This was Sarah Jane before she had travelled in time or met an alien. Of all the problems of being in 1973, before mobiles, when telephones were red, and pounds were made of paper, that was the most difficult thing to come to terms with of all.

And yet, when they remembered the stories she had told them, about how she met The Doctor and travelled with him, all of it was just around the corner for her. Sarah Jane’s life was going to change beyond her wildest dreams in a few months, maybe even weeks.

It’s a long story,” Maria admitted. “And it doesn’t really matter now. We’ve got more important things to worry about. Like…”

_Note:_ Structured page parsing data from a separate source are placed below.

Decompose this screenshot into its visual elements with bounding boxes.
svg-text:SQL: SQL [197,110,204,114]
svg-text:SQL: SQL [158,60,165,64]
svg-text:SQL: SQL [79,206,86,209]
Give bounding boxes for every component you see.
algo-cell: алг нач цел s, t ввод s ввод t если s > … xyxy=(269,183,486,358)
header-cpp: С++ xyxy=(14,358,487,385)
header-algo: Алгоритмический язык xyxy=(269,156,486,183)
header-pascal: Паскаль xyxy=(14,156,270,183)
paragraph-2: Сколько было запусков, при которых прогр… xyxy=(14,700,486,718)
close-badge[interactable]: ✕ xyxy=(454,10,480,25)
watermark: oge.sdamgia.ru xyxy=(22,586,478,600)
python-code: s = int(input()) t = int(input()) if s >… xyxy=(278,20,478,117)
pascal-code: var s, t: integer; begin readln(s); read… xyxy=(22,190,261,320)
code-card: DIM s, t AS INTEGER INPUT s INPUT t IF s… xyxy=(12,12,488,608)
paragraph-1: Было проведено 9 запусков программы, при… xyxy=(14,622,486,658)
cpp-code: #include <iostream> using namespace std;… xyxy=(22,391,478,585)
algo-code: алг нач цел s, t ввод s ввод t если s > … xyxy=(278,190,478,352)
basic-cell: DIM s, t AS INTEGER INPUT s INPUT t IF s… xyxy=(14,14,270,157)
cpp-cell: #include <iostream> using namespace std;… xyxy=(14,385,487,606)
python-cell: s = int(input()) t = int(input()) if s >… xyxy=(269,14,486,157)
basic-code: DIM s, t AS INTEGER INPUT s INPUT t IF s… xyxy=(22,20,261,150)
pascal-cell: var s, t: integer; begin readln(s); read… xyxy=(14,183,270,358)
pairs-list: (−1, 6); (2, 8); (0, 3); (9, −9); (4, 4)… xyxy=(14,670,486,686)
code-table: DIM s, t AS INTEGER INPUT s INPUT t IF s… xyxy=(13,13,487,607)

She gave a yelp. Something in the satchel just buzzed loudly and emitted a small electric shock – not enough to hurt, but enough so that she felt it even through the leather. She opened the satchel and reached for the metal envelope gingerly, using her cardigan sleeve to insulate her hand. It had stopped giving out electric shocks, but she was surprised to see that it had unlocked itself. She opened it out like a notelet and they all stared in surprise when a hologram, about five inches tall, appeared on it. Sarah Jane didn’t get the Princess Leia joke from Clyde. Luke didn’t either, for different reasons. Maria told them both to shush as the figure of a man spoke.

“This is a message from Captain Jack Harkness to Captain Jack Harkness. If it isn’t in my hands at this time, 2pm exactly on April 21st, 1973, then whoever is listening, pray that you’re within running distance of room 310 in the old Travers Institute. Get this to me or Elizabeth Shaw before six minutes past two. Stop them from turning on the machine. That’s imperative. Go, now. Run.”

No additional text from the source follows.